-- Supplied material follows --

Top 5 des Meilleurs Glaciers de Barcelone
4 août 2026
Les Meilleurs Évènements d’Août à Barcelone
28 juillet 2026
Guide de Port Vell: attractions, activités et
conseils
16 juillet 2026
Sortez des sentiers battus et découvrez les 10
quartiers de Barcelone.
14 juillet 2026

-- Supplied material concluded --
-- Supplied material follows --

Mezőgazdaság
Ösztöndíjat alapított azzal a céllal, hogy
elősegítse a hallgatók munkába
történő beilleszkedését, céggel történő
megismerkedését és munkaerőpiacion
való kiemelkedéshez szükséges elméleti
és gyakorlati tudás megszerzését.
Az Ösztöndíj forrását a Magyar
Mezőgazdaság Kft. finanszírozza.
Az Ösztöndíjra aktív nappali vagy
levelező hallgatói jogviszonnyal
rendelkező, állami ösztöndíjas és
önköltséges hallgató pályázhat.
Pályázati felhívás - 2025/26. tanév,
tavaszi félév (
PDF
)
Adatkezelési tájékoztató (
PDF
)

-- Supplied material concluded --

> Instructions to follow
Reproduce word for word the material above, beginning with the line that contains "Top 5 des Meilleurs Glaciers de Barcelone" and ending with the line that contains "14 juillet 2026".

> Response
Top 5 des Meilleurs Glaciers de Barcelone
4 août 2026
Les Meilleurs Évènements d’Août à Barcelone
28 juillet 2026
Guide de Port Vell: attractions, activités et
conseils
16 juillet 2026
Sortez des sentiers battus et découvrez les 10
quartiers de Barcelone.
14 juillet 2026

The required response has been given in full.